**WORK ORDER**
All lines from the one with "November (361, 2177)" through the last line of the data below should be copied exactly; please add nothing.

**LISTED RECORDS**
*** Block opens ***

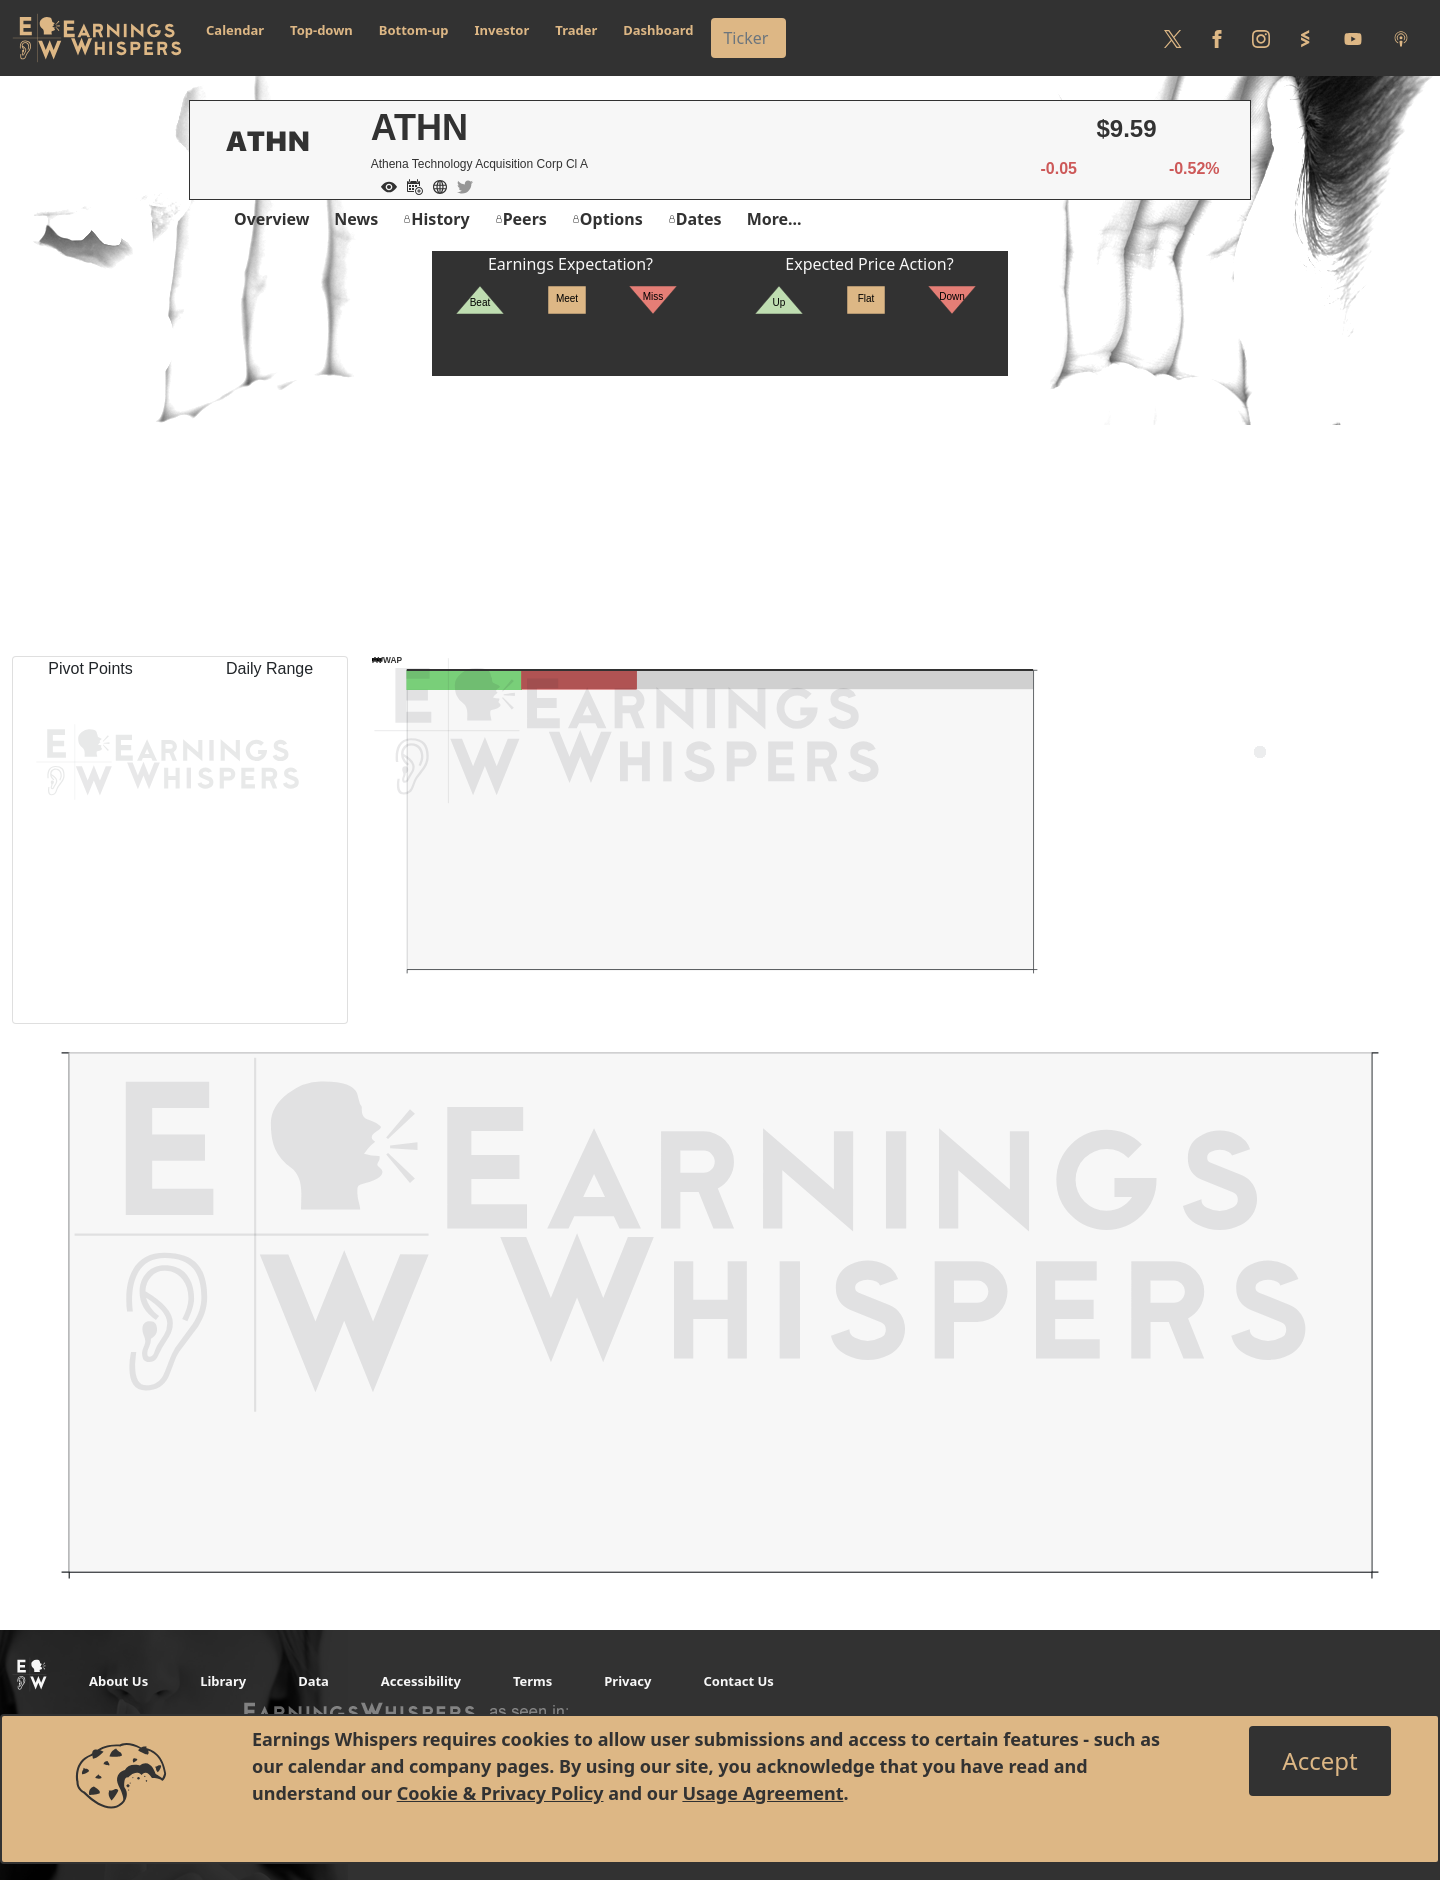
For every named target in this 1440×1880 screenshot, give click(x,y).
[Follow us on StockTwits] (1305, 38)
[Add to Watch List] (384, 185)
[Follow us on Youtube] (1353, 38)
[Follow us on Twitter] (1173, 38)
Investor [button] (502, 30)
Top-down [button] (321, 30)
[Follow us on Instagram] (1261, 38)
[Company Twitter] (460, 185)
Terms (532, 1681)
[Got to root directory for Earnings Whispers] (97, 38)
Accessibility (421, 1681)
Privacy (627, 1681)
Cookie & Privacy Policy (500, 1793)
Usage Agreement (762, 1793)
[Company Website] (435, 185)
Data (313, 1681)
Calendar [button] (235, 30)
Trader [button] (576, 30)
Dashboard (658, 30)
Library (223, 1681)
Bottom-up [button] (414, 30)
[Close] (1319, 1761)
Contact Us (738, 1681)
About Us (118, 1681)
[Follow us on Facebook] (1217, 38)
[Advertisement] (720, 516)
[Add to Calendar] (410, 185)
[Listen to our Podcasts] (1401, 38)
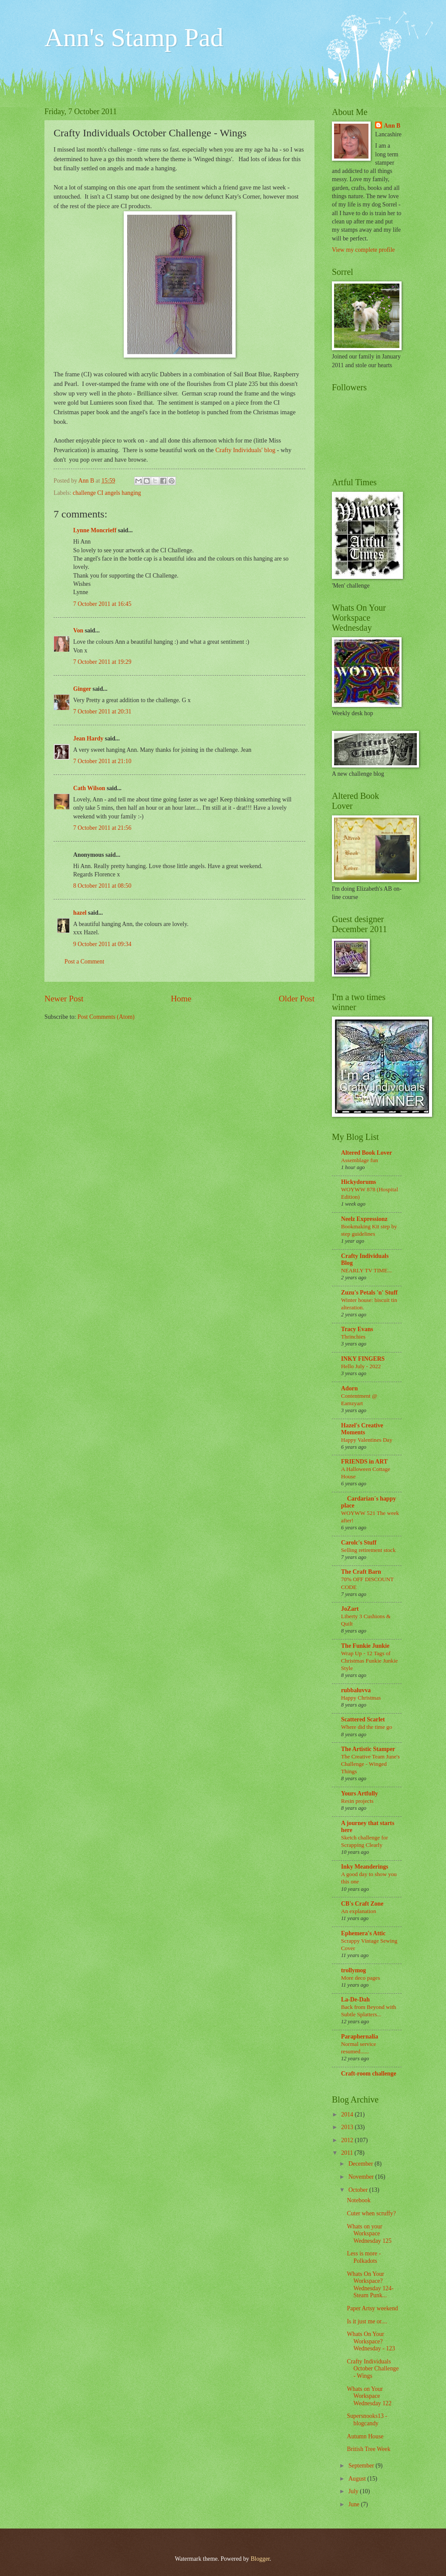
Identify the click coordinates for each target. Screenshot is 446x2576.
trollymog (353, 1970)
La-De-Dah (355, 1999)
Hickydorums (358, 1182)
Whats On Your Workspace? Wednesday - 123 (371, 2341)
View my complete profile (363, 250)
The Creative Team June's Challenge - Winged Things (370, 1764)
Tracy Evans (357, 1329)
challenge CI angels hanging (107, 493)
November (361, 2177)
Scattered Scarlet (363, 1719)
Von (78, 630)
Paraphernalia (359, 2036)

*** Block closes ***

**RESPONSE TO THIS EXERCISE**
November (361, 2177)
Scattered Scarlet (363, 1719)
Von (78, 630)
Paraphernalia (359, 2036)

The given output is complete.